Page-level text extractions:

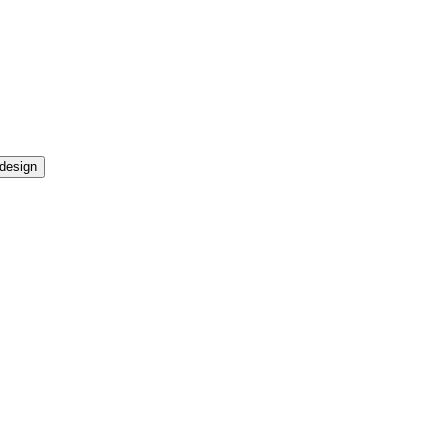
design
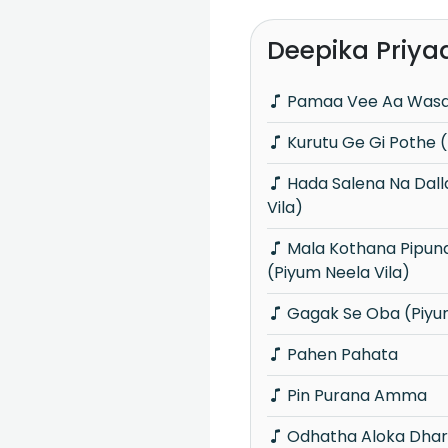
Deepika Priya
Pamaa Vee Aa Was
Kurutu Ge Gi Pothe (
Hada Salena Na Dallai (Piyum Neela
Vila)
Mala Kothana Pipunama Mokada
(Piyum Neela Vila)
Gagak Se Oba (Piyum
Pahen Pahata
Pin Purana Amma
Odhatha Aloka Dha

Task to complete: Tally every line of the entries that contains the word "Piyum", and respond with that number only.

Answer below: 3